Country Garden fuels China property crisis: Major developer suffers record £5.3bn loss
A major Chinese property developer has posted a record loss amid a growing cash crisis in the country’s housing sector.
Country Garden, based in China’s Guangdong province, suffered a half-year loss of £5.3billion after a bleak six months that have seen its share price tumble amid mounting fears about its survival.
The figures came after the firm requested more time to repay some of its debts this week in a sign it was coming under ever greater financial strain.
Country Garden, whose chairman is Yang Huiyan, has debts of nearly £160billion and recently asked creditors for a 40-day grace period to repay a bond worth £425million, due on Monday.
Mortgage bonanza: Guangzhou, China’s fifth largest city, announced that first-time buyers would be allowed loans regardless of their previous credit record
Some creditors are thought to be opposing the measure despite a growing risk of the firm defaulting on its loans.
Just a year ago it was China’s biggest real estate firm by sales and one of the few private companies that suppliers and lenders could depend on to pay the bills.
But confidence was shaken this month when Country Garden missed interest payments on two other bonds despite having previously been considered one of the developers least likely to default.
Faith in China is low after years of lockdowns and other Covid prevention measures have weighed on consumers, who are spending less. Companies are hiring fewer staff and as a result fewer people are buying homes.
Country Garden’s troubles hark back to a similar crisis at rival Evergrande, which in 2021 defaulted on its massive £236billion debt pile. This sent ripples across international markets amid worries its collapse could set off a chain reaction and a global financial crisis.
Last month, Evergrande finally reported long-delayed financial results for 2021 and 2022, revealing that over the two-year period it had lost £64billion.
Its shares fell 10 per cent yesterday after resuming trading on Tuesday – for the first time in nearly 18 months.
Troubles: Country Garden chairman Yang Huiyan
The stock has lost nearly 99 per cent of its value over the last three years and it has filed for bankruptcy protection in the US to protect its American assets.
With Country Garden having four times as many housing projects as Evergrande, there are fears its fall could cause an even bigger crisis.
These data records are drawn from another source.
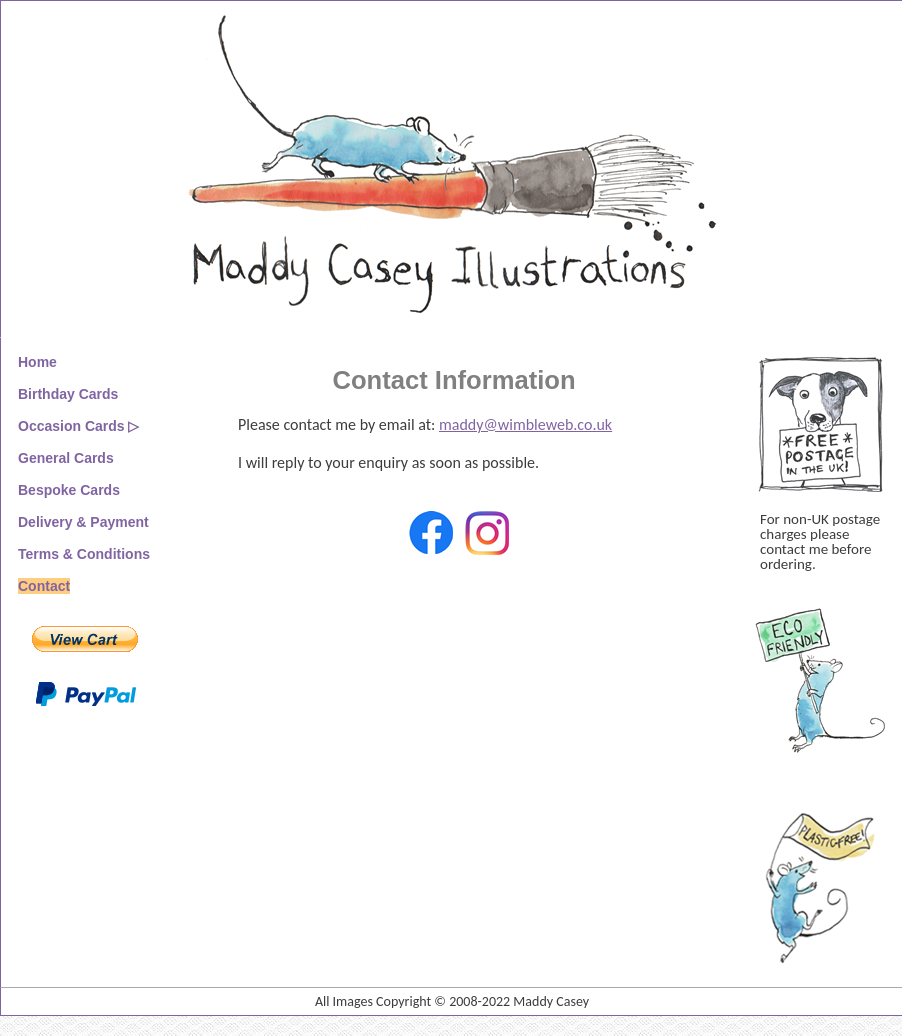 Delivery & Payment (83, 522)
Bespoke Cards (69, 490)
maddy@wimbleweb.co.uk (525, 424)
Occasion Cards (71, 426)
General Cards (66, 458)
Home (37, 362)
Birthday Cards (68, 394)
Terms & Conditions (84, 554) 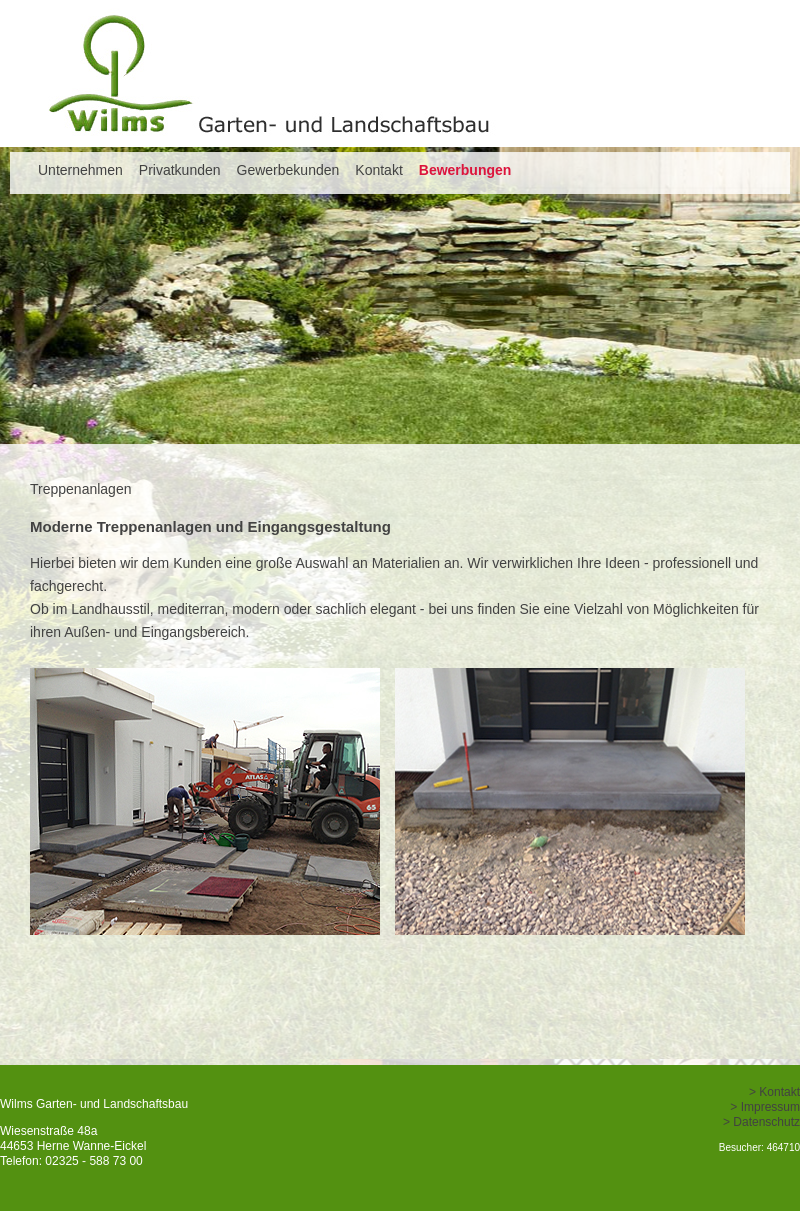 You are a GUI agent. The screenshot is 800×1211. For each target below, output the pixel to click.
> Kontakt (774, 1092)
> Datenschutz (761, 1122)
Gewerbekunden (288, 170)
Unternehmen (80, 170)
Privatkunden (180, 170)
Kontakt (378, 170)
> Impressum (765, 1107) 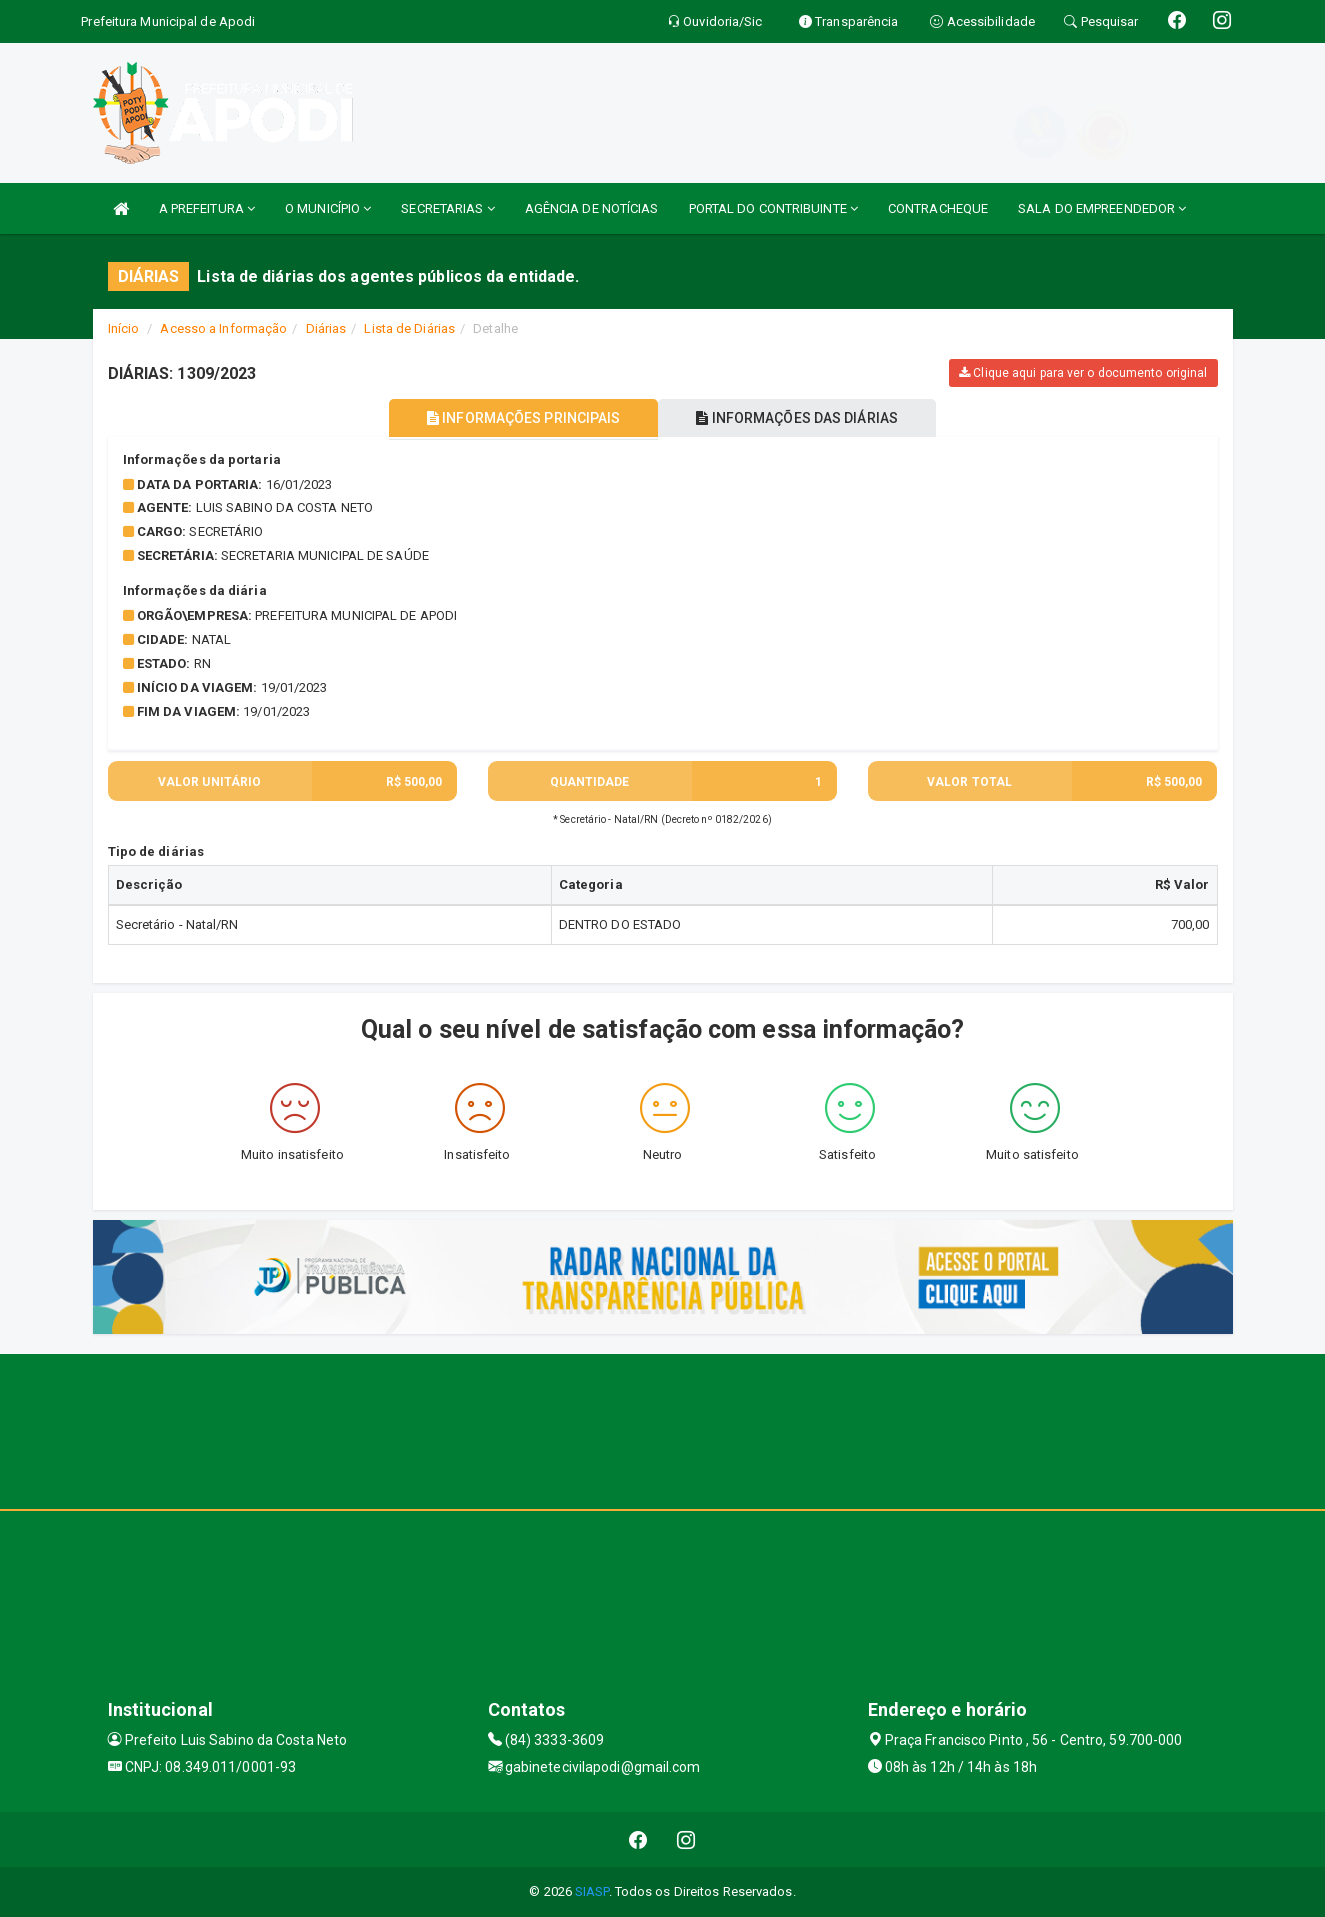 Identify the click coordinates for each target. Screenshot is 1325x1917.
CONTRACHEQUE (938, 208)
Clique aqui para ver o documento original (1083, 373)
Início (124, 328)
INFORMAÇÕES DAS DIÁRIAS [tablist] (801, 418)
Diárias (326, 328)
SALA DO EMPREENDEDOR (1102, 208)
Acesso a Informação (223, 328)
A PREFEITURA (207, 208)
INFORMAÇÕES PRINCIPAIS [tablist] (519, 418)
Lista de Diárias (409, 328)
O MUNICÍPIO (328, 208)
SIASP (592, 1891)
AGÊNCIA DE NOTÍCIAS (592, 208)
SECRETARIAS (447, 208)
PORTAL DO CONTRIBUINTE (773, 208) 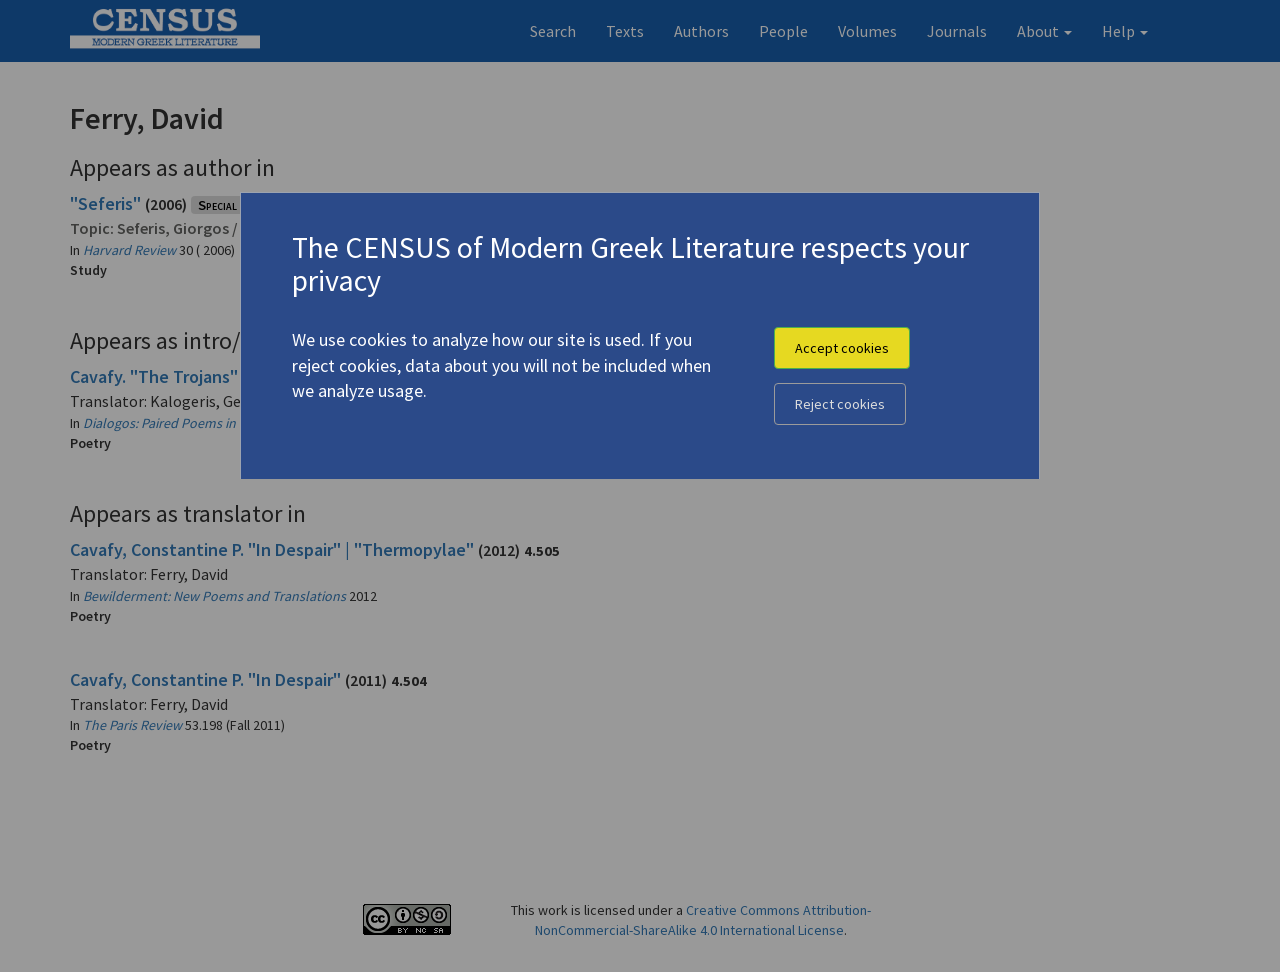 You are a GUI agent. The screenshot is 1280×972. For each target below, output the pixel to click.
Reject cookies (840, 404)
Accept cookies (842, 348) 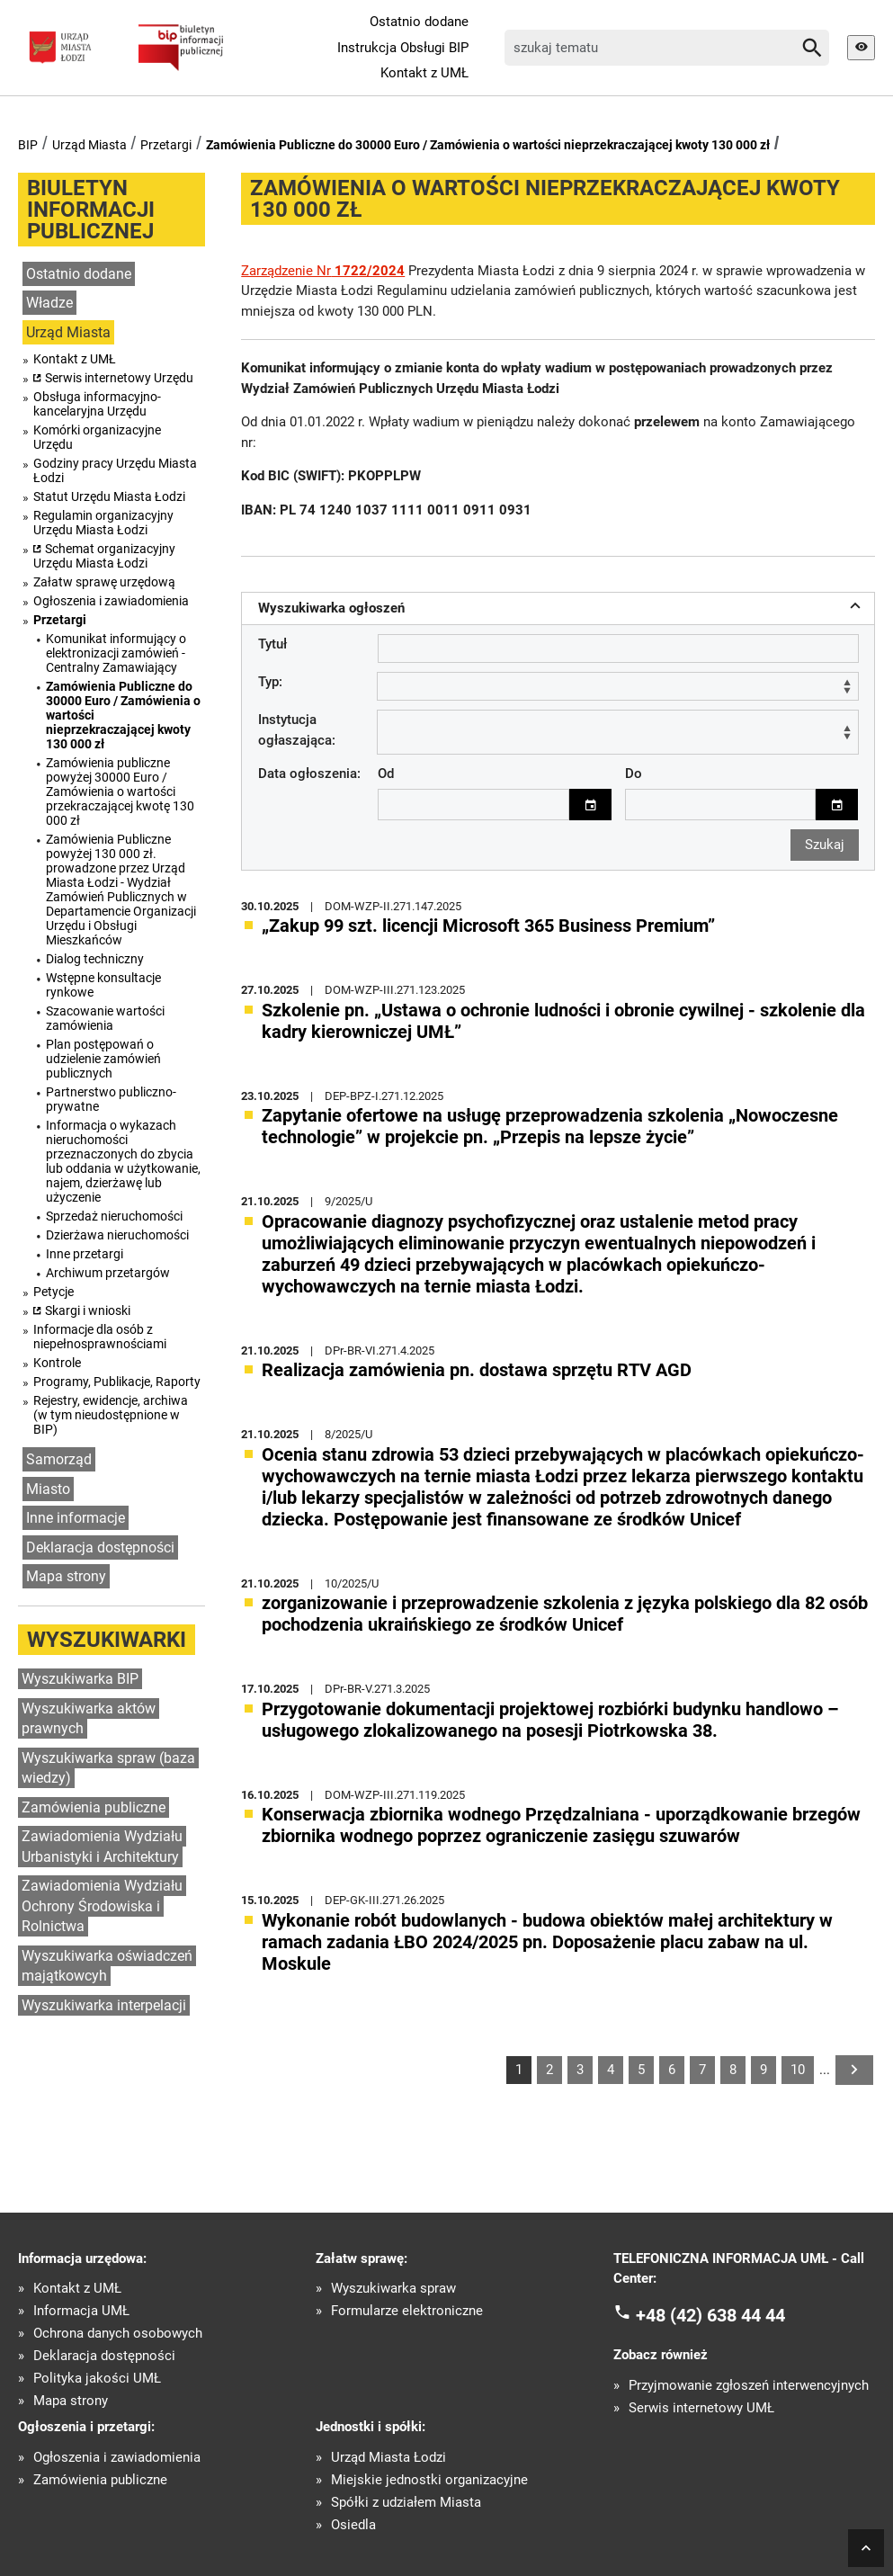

‘Investors, as well as the ruling Communist Party and the People’s Bank of China, must now assess whether a sudden collapse is coming, or whether the real estate market will endure a lengthy period of subdued growth as speculative excesses are shaken out,’ said AJ Bell’s investment director Russ Mould.
The warning signs have spurred officials into action, with state-owned banks poised to cut interest rates on existing mortgages and deposits for the first time in around 15 years to relieve pressure on property sector profit margins and revive demand.
Guangzhou, China’s fifth largest city, has also announced that first-time buyers would be allowed loans regardless of their previous credit record.
The moves have helped bolster market sentiment, with Hong Kong’s Hang Seng Mainland Properties Index closing up around 0.5 per cent yesterday.
But some are worried stimulus measures will not revive the spluttering economy.
Official figures showed China had slipped into deflation with consumer prices falling 0.3 per cent year-on-year last month.
The country has also stopped publishing data on youth unemployment after the rate of joblessness hit a record 21.3 per cent in June.
At the weekend figures showed profits from China’s industrial sector slumped by 6.7 per cent in July.